That Crazy Train that we spoke about the other day has two new passengers.
Chuck Mangione was an extremely popular flugelhorn player, and he had one major pop hit, "Feels So Good" in 1978.
Like with Ozzy, you won't find any Mangione records in my record collection.
But he was an extremely popular presence on TV and records in the late 1970s and early 1980s, and I have a nice little anecdote about him.
On July 4, 1983, the New York Yankees played the Boston Red Sox at Yankee Stadium, and I think Mangione played the National Anthem before the day game.
He was invited up to the TV booth, and he hobnobbed with Phil Rizzuto, Bill White and Frank Messer, and yes he was a big Yankees fan, growing up in Rochester, N.Y.
But there was way more going on on the field that day than in the broadcasting booth.

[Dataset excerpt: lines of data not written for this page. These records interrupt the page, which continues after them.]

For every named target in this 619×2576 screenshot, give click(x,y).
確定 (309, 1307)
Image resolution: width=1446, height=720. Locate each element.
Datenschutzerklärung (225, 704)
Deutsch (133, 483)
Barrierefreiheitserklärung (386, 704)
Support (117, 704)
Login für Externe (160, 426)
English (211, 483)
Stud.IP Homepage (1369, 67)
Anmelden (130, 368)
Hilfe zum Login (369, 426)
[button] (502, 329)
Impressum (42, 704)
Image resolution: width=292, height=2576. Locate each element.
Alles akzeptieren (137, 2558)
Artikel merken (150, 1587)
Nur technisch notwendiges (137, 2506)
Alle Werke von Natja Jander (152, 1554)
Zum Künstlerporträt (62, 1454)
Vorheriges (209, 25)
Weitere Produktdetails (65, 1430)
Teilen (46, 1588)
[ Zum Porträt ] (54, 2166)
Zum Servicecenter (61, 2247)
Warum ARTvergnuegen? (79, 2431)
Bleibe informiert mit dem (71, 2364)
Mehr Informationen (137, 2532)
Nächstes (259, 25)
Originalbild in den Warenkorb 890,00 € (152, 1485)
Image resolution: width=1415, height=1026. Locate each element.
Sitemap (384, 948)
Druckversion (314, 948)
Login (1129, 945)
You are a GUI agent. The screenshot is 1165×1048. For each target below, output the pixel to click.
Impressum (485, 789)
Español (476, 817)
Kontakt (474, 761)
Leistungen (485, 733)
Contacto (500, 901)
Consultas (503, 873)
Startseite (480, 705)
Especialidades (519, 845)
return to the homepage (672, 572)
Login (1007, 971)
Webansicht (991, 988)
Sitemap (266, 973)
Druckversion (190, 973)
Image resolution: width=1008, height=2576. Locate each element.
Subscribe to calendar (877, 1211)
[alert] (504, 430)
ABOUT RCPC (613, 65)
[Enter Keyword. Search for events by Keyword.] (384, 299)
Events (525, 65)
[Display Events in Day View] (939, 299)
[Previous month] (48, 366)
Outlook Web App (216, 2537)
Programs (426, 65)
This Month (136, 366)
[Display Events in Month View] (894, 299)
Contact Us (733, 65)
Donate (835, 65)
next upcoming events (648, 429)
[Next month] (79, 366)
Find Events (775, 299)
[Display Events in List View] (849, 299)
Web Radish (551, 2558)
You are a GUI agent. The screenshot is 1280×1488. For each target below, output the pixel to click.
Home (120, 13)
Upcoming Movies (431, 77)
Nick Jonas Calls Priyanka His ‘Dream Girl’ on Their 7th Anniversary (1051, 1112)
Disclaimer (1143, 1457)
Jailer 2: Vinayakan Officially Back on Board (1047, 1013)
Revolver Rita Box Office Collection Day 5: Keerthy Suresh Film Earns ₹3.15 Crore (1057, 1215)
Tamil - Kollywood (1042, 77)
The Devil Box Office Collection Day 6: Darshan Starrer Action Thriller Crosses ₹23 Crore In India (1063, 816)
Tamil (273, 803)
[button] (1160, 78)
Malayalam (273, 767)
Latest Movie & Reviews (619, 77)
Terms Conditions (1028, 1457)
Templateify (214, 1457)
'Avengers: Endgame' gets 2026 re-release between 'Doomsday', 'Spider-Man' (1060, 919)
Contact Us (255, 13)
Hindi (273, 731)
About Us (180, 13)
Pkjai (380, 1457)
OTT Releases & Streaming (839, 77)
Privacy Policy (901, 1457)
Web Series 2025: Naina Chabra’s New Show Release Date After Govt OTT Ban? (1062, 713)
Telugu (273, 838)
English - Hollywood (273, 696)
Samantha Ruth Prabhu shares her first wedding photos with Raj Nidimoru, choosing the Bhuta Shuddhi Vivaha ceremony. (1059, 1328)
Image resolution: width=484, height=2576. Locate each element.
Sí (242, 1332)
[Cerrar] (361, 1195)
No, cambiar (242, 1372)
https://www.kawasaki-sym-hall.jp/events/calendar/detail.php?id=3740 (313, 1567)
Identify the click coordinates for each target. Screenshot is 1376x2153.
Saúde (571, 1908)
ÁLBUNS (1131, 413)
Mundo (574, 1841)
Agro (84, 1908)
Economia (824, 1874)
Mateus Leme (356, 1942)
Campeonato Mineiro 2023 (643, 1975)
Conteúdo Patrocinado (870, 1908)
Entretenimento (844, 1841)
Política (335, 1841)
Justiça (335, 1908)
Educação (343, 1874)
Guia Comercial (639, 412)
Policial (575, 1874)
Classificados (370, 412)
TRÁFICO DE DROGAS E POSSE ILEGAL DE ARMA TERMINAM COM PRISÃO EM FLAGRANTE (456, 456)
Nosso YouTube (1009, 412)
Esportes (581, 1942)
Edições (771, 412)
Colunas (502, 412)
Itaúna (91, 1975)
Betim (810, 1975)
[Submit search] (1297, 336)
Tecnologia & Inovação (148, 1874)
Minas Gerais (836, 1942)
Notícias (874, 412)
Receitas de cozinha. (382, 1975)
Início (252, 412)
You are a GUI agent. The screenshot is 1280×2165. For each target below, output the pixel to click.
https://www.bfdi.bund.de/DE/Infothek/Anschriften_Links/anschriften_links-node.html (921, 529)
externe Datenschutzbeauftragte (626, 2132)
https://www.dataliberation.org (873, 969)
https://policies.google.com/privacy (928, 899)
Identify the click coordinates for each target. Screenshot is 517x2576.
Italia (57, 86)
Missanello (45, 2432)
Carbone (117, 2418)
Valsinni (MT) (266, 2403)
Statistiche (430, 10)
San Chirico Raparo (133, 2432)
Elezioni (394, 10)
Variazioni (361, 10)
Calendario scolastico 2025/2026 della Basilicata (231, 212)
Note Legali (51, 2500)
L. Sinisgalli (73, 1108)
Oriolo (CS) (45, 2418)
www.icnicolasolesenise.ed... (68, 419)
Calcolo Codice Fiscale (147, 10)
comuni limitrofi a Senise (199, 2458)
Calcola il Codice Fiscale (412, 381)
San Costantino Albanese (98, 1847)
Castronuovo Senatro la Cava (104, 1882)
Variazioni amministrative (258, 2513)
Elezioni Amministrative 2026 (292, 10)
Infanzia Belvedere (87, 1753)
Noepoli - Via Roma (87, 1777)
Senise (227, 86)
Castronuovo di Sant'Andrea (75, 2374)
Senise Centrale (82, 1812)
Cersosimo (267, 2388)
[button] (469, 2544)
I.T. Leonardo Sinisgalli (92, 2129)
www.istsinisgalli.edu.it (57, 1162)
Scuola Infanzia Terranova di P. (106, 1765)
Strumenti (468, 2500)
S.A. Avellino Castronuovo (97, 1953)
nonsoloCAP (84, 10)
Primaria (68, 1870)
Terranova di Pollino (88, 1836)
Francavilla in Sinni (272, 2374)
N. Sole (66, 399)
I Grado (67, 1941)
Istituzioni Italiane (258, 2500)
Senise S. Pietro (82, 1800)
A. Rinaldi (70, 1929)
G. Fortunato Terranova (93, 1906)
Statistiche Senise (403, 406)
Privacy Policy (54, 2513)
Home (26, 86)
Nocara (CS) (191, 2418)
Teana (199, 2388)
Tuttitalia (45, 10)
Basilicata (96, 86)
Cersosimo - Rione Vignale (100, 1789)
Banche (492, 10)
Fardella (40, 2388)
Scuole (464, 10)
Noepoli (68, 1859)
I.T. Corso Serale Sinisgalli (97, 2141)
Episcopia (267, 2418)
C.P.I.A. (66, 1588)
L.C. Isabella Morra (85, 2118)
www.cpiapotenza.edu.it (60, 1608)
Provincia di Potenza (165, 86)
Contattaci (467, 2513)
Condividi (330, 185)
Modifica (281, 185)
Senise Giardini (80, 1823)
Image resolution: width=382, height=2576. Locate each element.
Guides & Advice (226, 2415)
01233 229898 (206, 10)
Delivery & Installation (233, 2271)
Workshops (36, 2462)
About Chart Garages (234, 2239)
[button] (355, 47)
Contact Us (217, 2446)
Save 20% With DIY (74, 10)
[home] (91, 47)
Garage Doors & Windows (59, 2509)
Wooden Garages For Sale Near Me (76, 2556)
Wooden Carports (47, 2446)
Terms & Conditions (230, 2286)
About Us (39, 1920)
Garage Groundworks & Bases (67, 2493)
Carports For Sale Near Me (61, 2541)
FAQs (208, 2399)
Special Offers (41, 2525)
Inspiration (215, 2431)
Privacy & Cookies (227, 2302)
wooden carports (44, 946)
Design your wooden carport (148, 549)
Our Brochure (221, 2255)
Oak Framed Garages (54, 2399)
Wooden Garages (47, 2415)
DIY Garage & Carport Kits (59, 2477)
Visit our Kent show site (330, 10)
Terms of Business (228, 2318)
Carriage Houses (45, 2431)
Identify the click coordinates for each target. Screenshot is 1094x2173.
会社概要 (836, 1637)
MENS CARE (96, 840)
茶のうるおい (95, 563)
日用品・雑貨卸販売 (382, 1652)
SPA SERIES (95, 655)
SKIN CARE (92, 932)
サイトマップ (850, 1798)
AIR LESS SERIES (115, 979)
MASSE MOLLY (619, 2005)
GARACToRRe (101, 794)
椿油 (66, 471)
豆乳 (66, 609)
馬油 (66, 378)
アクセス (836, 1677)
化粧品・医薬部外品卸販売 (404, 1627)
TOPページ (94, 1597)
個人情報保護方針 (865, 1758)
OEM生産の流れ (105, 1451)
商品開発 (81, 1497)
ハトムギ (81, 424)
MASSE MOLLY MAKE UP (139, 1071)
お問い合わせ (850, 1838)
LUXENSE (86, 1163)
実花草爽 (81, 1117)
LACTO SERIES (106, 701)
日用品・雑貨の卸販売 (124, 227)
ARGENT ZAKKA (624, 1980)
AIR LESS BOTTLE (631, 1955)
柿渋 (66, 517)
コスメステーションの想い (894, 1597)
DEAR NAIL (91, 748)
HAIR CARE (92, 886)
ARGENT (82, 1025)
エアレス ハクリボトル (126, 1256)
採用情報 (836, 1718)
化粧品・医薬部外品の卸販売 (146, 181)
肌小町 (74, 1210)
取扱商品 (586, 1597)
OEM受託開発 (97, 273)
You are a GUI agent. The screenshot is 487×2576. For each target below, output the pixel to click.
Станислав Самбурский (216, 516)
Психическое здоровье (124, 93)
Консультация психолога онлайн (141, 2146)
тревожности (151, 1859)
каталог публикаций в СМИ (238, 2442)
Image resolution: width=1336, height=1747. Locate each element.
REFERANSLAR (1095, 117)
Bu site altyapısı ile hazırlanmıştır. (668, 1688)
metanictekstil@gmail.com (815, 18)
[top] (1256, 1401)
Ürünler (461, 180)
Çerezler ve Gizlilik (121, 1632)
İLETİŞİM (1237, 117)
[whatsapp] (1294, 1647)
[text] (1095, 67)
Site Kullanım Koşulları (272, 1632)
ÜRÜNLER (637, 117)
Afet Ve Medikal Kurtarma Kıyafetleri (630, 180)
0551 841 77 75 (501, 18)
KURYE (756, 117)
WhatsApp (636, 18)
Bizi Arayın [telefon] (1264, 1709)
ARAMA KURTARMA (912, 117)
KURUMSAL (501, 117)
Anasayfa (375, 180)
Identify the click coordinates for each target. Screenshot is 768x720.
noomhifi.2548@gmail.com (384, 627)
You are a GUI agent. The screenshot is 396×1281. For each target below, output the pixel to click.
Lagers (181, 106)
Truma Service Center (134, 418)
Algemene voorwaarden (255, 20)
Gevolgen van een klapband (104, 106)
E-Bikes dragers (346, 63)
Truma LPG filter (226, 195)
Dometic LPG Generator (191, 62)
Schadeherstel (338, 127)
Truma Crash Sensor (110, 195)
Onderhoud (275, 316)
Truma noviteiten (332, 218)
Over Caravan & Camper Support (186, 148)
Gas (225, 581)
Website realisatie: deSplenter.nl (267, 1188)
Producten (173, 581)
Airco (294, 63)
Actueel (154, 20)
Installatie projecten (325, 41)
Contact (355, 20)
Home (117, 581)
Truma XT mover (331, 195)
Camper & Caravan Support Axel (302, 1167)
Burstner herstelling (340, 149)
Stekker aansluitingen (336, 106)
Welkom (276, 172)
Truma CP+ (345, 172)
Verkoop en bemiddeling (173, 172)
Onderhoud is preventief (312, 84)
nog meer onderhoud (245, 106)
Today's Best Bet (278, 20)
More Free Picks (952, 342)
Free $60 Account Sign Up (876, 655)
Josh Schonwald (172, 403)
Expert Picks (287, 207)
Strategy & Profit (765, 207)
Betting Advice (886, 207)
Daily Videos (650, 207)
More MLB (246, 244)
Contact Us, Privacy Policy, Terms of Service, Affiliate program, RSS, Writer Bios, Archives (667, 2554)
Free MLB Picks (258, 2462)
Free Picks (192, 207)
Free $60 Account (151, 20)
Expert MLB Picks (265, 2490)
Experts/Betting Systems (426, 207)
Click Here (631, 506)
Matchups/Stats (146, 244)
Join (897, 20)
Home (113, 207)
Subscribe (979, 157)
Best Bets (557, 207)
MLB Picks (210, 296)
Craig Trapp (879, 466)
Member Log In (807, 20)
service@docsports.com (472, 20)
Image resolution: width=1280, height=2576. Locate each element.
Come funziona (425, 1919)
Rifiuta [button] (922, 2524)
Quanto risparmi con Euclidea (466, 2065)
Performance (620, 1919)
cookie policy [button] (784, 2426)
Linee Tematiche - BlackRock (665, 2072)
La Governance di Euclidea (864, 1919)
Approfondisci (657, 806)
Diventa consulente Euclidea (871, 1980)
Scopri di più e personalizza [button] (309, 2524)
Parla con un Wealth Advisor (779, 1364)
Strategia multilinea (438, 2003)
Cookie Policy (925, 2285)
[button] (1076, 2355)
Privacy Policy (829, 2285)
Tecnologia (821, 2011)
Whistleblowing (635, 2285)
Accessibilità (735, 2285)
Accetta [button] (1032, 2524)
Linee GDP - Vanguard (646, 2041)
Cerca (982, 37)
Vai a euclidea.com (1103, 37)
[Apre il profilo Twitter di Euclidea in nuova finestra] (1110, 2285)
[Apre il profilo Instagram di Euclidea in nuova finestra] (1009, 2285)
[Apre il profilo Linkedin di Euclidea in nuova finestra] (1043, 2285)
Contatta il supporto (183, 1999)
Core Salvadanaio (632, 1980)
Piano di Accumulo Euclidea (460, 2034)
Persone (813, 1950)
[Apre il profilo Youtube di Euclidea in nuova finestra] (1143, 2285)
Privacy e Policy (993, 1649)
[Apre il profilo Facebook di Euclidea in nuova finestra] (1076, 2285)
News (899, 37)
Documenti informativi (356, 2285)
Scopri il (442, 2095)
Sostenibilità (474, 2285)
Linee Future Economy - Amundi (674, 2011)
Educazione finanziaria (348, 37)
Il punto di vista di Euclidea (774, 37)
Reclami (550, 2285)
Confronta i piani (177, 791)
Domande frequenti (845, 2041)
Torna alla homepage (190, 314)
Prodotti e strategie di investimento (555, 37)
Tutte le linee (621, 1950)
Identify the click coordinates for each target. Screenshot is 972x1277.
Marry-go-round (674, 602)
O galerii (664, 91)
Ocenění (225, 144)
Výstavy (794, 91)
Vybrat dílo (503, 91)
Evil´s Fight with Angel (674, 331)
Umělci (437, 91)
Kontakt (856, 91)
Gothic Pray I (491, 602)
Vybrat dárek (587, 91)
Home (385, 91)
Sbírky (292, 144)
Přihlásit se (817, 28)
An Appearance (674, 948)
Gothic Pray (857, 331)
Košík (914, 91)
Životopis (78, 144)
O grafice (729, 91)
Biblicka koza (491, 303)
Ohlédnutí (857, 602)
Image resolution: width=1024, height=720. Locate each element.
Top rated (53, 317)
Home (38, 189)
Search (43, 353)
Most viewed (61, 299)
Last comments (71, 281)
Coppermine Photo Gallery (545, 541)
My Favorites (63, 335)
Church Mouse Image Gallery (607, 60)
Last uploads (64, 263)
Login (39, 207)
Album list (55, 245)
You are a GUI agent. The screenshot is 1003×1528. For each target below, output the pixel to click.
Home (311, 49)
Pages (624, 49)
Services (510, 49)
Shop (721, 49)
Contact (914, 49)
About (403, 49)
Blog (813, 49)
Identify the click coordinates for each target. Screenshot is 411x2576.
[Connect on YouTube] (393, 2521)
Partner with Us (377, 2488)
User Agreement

That day, the Yankees' Dave Righetti pitched a no-hitter against the hated Red Sox, so Mangione, at least for a while, was thought to be a good luck charm for the Bronx Bimbers, and he made additional appearances at the Stadium for a few times after that monentous day.
One further side story to Mangione, and that day in particular, was that my future wife attended that game--
Not with me--I hadn't met her yet--but with some other guy.
I found this out from my late father-in-law, a staunch Mets fan who told me several years ago that that was the first game his daughter had ever attended at Yankee Stadium.
My wife has no recollection of being there, but let's just say I won't push her about it.
As for Hulk Hogan--
Whatever you thought of him, you definitely knew his name, and along with Bruno Sammartino, without him, professional wrestling would have never reached the heights it now enjoys.
Sammartino was the face of pro wrestling from the mid-1960s through probably the early 1980s.
Even if you never saw a wrestling match, you knew of Sammartino, who was as real a deal as the sport had during this time period--
But he probably unknowingly passed the baton to the Hulkster, and Hogan never looked back.
Hogan carried pro wrestling on his burly shoulders from about the mid-1980s through at least the early 2000s, helping to make pro wrestling less a small-time sideline attraction to the cultural and worldwide phenomenon it is today.
He was ubiquitous, and like Sammartino, you didn't have to know wrestling, but you knew Hogan.
But he took it up a notch from what Samnartino did, or could ever dreamed about.
A mix of a beach bum and a football lineman, the bottle-blond 6'7" Hogan looked the part.
Hogan initially encountered wrestling fans as a grappler who didnt say much, letting his raw strength and size do the talking.
But eventually, he gained a voice, and who could ever forget him ripping his shirt to shreds--exposing a tremendous physique--as he was ready to do his thing in his matches.
He spawned "Hulkamania," and this encapsulated just about everything you could think of.
At one point, he was just about everwhere you looked--not just in wrestling rings from coast to coast and around the world, but on Saturday morning cartoons, in the movies ... heck, you could even buy his likeness in any amount of items, from toys to Halmoween costumes.
He was pro wrestling's first marketing phenomenon, and they took this phenomenon all around the world, making sports entertainment perhaps among the greatest entertainment entities of the 21st century.
Hulk--whose real name was Terry Bollea--was not without personal faults, including being involved in a sex scandal tape and some other sordid episodes, but he resonated with the public through the bad and the good.
He wrestled for WWE, TNA and several other organizations, but he was the one grappler who was bigger than any of the groups who had him on their rosters.
If there was a Mount Rushmore for pro wrestlers, Sammartino and Hogan would be shoo-ins for inclusion.
Hopefully, that Crazy Train is now full, and there won't be room for anyone else for a long time.
R.I.P.
Have a good weekend, and I will speak to you again on Monday.